Cystic Fibrosis Research Development Program
The CFF RDP has been in existence at the University of Washington and the Seattle Children’s Research Institute (SCRI) since 1989. Our center’s three-decade history of promoting basic, clinical and translational CF research originated from the RDP, and the RDP remains its foundation. The scientific and human resources of the RDP have given rise to the Therapeutics Development Network (TDN) Coordinating Center (Goss/Hamblett PI’s), TDN pediatric and adult clinical sites (Ong and Ramos PI’s), and two CF NIH P30 grants including the current Translational Research Center to Expedite Novel Therapies in Cystic Fibrosis (Goss and Singh PIs). Our RDP has generated new knowledge about CF infections, lung and intestinal disease, and the basic biology of CF pathogens. The RDP has developed new therapeutics in use world wide, and has fostered collaboration within our institution, and internationally. The RDP has trained several generations of CF researchers and clinicians, including innovative physician-scientists committed to CF research over the duration of their careers, and leaders in CF research and care at other institutions. The RDP also developed internationally-valued resources such as isolate collections, mutant libraries, genomics resources, and research tools utilized by hundreds of investigators worldwide.

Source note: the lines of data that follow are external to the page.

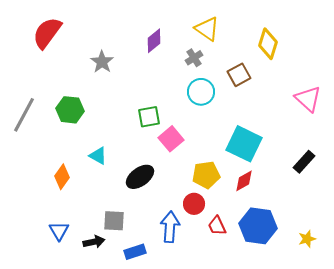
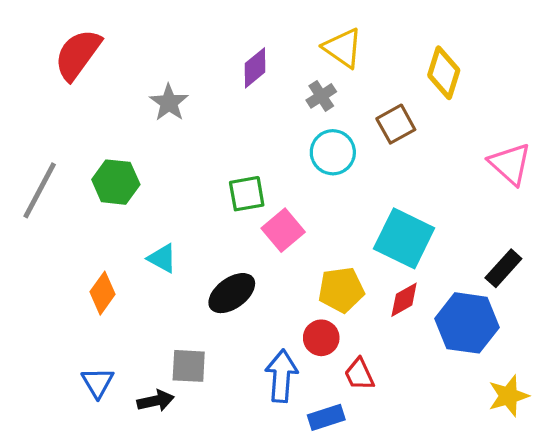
blue hexagon: (258, 226) -> (467, 323), moved
yellow star: (307, 239) -> (508, 396), size x1.4
blue rectangle: (135, 252) -> (326, 417), moved

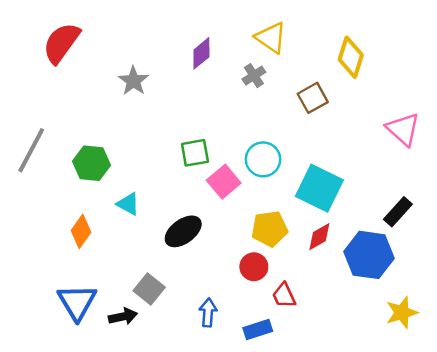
cyan circle: (333, 152) -> (263, 159), moved
green hexagon: (116, 182) -> (92, 163), moved
gray square: (189, 366) -> (149, 289), turned 36
blue arrow: (281, 376) -> (208, 313), moved, size x0.7
blue triangle: (98, 383) -> (77, 302), size x1.5

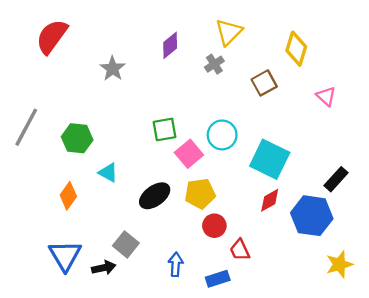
yellow triangle: (271, 38) -> (229, 32), turned 40
pink triangle: (403, 129) -> (326, 96), moved, size x0.7
yellow pentagon: (270, 229) -> (200, 194), moved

Cystic Fibrosis Research Translation Center
The University of Washington’s CF research program has a distinguished history of translational research, starting with CF pathogen biology and CF lung infections, with results including the development of CF therapeutics in use worldwide such as inhaled tobramycin; defining best practices for Pseudomonas aeruginosa (Pa) eradication; exacerbation treatment; and anti-inflammatory therapies. We also identified the first cases of nontuberculous mycobacteria (NTM) transmission in people with CF and performed important work on S. aureus small colony variants. We developed resources that are important for the national and international scientific community, such as the first whole-genome sequence of Pa, transposon mutant libraries, clinical isolate collections, new bacterial genomic methods, clinical outcome measures, and other tools. Simultaneously, we expanded our studies in NIDDK emphasis areas, refining our understanding of CF-related diabetes (CFRD) with novel studies of the CF pancreas, new biomarkers of kidney injury, making instrumental discoveries regarding the CF gastrointestinal (GI) microbiome with implications for growth in children with CF8, and leading key studies to move novel CF Transmembrane Conductance Regulator (CFTR) modulators into the clinic and to study their myriad non-pulmonary effects. Our center has also trained generations of CF researchers and clinicians and created the Therapeutics Development Network (TDN), the Clinical Research Scholars Program (CRSP), and the Cystic Fibrosis Statistical Expertise and Network (STATnet).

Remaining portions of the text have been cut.